The usual refrain when discussing how hatred of Israel is often linked to antisemitism is that criticism of Israel is not antisemitism. That’s true, criticism of Israel and its policies is not antisemitism. But most of the hatred directed at Israel is not “criticism,” it is actually hatred of Jews wrapped up in a complex obsession with the one state in the world that has a Jewish majority.

I was struck recently by an example of this. A writer who used to be read in western media and has a long track-record of obsessing over every Israeli action and bashing the country, decided to tweet about an Israeli investigation into a police killing. Israeli police, like police all over the world, sometimes abuse citizens. In a case that was investigated by Israel into the country’s own police, it was determined a policeman had made an error in shooting a man. One’s reaction could be that this shows Israel does not just have impunity for state actions. But the commentator attacked Israel instead, mocking “Jewish democracy.”

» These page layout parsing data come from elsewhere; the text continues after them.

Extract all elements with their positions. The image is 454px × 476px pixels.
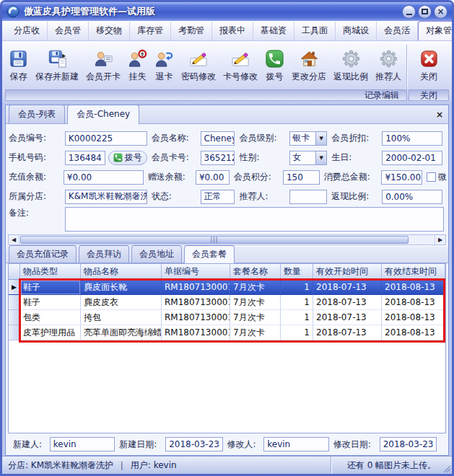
table-row[interactable]: 皮革护理用品 亮革单面即亮海绵蜡 RM1807130001 7月次卡 1 201… <box>9 325 445 340</box>
cell-qty[interactable]: 1 <box>281 280 313 295</box>
cell-end-date[interactable]: 2018-08-13 <box>382 280 445 295</box>
cell-item-name[interactable]: 麂皮面长靴 <box>81 280 162 295</box>
row-selector-cell[interactable] <box>9 310 20 325</box>
member-level-select[interactable]: 银卡 ▼ <box>289 131 327 146</box>
save-and-new-button[interactable]: 保存并新建 <box>32 43 82 89</box>
gender-select[interactable]: 女 ▼ <box>289 151 327 165</box>
table-row[interactable]: 包类 挎包 RM1807130001 7月次卡 1 2018-07-13 201… <box>9 310 445 325</box>
column-header[interactable]: 数量 <box>281 264 313 280</box>
tab-member-package[interactable]: 会员套餐 <box>184 245 235 263</box>
cell-doc-no[interactable]: RM1807130001 <box>162 310 230 325</box>
cell-item-name[interactable]: 亮革单面即亮海绵蜡 <box>81 325 162 340</box>
save-button[interactable]: 保存 <box>5 43 32 89</box>
cell-start-date[interactable]: 2018-07-13 <box>313 310 382 325</box>
menu-item-branch-receive[interactable]: 分店收 <box>6 22 48 40</box>
tab-close-button[interactable]: × <box>434 109 445 120</box>
scrollbar-thumb[interactable]: ||| <box>20 236 409 244</box>
title-bar[interactable]: 傲蓝皮具护理管理软件—试用版 × <box>2 2 452 21</box>
resize-grip-icon[interactable] <box>442 464 451 473</box>
table-row[interactable]: 鞋子 麂皮皮衣 RM1807130001 7月次卡 1 2018-07-13 2… <box>9 295 445 310</box>
chevron-down-icon[interactable]: ▼ <box>315 151 326 164</box>
cell-doc-no[interactable]: RM1807130001 <box>162 325 230 340</box>
card-no-field[interactable]: 365212 <box>201 151 235 165</box>
change-card-number-button[interactable]: 卡号修改 <box>219 43 261 89</box>
column-header[interactable]: 物品类型 <box>20 264 81 280</box>
scroll-right-icon[interactable]: ▶ <box>435 235 445 244</box>
menu-item-member-mgmt[interactable]: 会员管 <box>48 22 89 40</box>
status-field[interactable]: 正常 <box>201 190 235 204</box>
member-name-field[interactable]: Cheney <box>201 131 235 146</box>
birthday-field[interactable]: 2000-02-01 <box>382 151 442 165</box>
points-field[interactable]: 150 <box>283 170 320 185</box>
cell-start-date[interactable]: 2018-07-13 <box>313 325 382 340</box>
tab-recharge-records[interactable]: 会员充值记录 <box>9 245 77 263</box>
menu-item-tools[interactable]: 工具面 <box>294 22 336 40</box>
menu-item-mall-settings[interactable]: 商城设 <box>336 22 377 40</box>
column-header[interactable]: 物品名称 <box>81 264 162 280</box>
row-selector-cell[interactable] <box>9 295 20 310</box>
cell-start-date[interactable]: 2018-07-13 <box>313 280 382 295</box>
created-date-field[interactable]: 2018-03-23 <box>165 437 222 451</box>
tab-member-visits[interactable]: 会员拜访 <box>79 245 129 263</box>
menu-item-member-activity[interactable]: 会员活 <box>377 22 418 40</box>
menu-item-reports[interactable]: 报表中 <box>212 22 253 40</box>
referrer-button[interactable]: 推荐人 <box>372 43 405 89</box>
cell-item-name[interactable]: 麂皮皮衣 <box>81 295 162 310</box>
branch-field[interactable]: K&M凯米鞋靴潮奢洗 <box>65 190 147 204</box>
wechat-checkbox[interactable] <box>427 172 436 182</box>
tab-member-address[interactable]: 会员地址 <box>131 245 182 263</box>
referrer-field[interactable] <box>289 190 327 204</box>
cell-package-name[interactable]: 7月次卡 <box>230 325 281 340</box>
cell-doc-no[interactable]: RM1807130001 <box>162 295 230 310</box>
change-password-button[interactable]: 密码修改 <box>178 43 219 89</box>
modified-date-field[interactable]: 2018-03-23 <box>380 437 437 451</box>
modified-by-field[interactable]: kevin <box>263 437 329 451</box>
column-header[interactable]: 有效结束时间 <box>382 264 445 280</box>
scrollbar-track[interactable] <box>409 235 435 244</box>
minimize-button[interactable] <box>402 5 416 19</box>
menu-item-basic-data[interactable]: 基础资 <box>253 22 294 40</box>
cell-item-type[interactable]: 鞋子 <box>20 280 81 295</box>
cell-package-name[interactable]: 7月次卡 <box>230 295 281 310</box>
column-header[interactable]: 套餐名称 <box>230 264 281 280</box>
change-branch-button[interactable]: 更改分店 <box>288 43 330 89</box>
remark-field[interactable] <box>65 207 444 232</box>
cashback-ratio-button[interactable]: 返现比例 <box>330 43 372 89</box>
cell-package-name[interactable]: 7月次卡 <box>230 280 281 295</box>
close-form-button[interactable]: 关闭 <box>416 48 442 84</box>
member-open-card-button[interactable]: 会员开卡 <box>82 43 124 89</box>
menu-item-object-mgmt[interactable]: 对象管 <box>418 21 454 41</box>
dial-phone-button[interactable]: 拨号 <box>108 151 147 165</box>
cell-end-date[interactable]: 2018-08-13 <box>382 310 445 325</box>
cell-qty[interactable]: 1 <box>281 295 313 310</box>
row-selector-cell[interactable] <box>9 325 20 340</box>
menu-item-transfer[interactable]: 移交物 <box>89 22 130 40</box>
tab-member-list[interactable]: 会员-列表 <box>9 105 65 123</box>
chevron-down-icon[interactable]: ▼ <box>315 132 326 145</box>
cell-start-date[interactable]: 2018-07-13 <box>313 295 382 310</box>
cell-doc-no[interactable]: RM1807130001 <box>162 280 230 295</box>
report-loss-button[interactable]: 挂失 <box>124 43 151 89</box>
menu-item-inventory[interactable]: 库存管 <box>130 22 171 40</box>
cell-item-name[interactable]: 挎包 <box>81 310 162 325</box>
created-by-field[interactable]: kevin <box>50 437 115 451</box>
member-discount-field[interactable]: 100% <box>382 131 442 146</box>
horizontal-scrollbar[interactable]: ◀ ||| ▶ <box>8 234 446 245</box>
cell-end-date[interactable]: 2018-08-13 <box>382 295 445 310</box>
maximize-button[interactable] <box>418 5 432 19</box>
row-selector-icon[interactable]: ▶ <box>9 280 20 295</box>
column-header[interactable]: 单据编号 <box>162 264 230 280</box>
dial-button[interactable]: 拨号 <box>261 43 288 89</box>
scroll-left-icon[interactable]: ◀ <box>9 235 19 244</box>
member-no-field[interactable]: K0000225 <box>65 131 147 146</box>
cell-item-type[interactable]: 皮革护理用品 <box>20 325 81 340</box>
cell-package-name[interactable]: 7月次卡 <box>230 310 281 325</box>
return-card-button[interactable]: 退卡 <box>151 43 178 89</box>
cashback-field[interactable]: 0.00% <box>382 190 442 204</box>
column-header[interactable]: 有效开始时间 <box>313 264 382 280</box>
gift-balance-field[interactable]: ¥0.00 <box>196 170 230 185</box>
cell-qty[interactable]: 1 <box>281 310 313 325</box>
cell-qty[interactable]: 1 <box>281 325 313 340</box>
menu-item-attendance[interactable]: 考勤管 <box>171 22 212 40</box>
recharge-balance-field[interactable]: ¥0.00 <box>64 170 144 185</box>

One can identify how anti-Israel views are often anti-semitic by following how often those who claim to merely “critique” Israel also have an obsession with Jews and making everything Israel does badly into a “Jewish” issue. No one does the same thing with police violence in France. No one makes comments about “Catholic democracy.” The constant human rights abuses of countries such as Malaysia or Pakistan are not blamed on Islam. Only with Israel is there a constant reference to Jews.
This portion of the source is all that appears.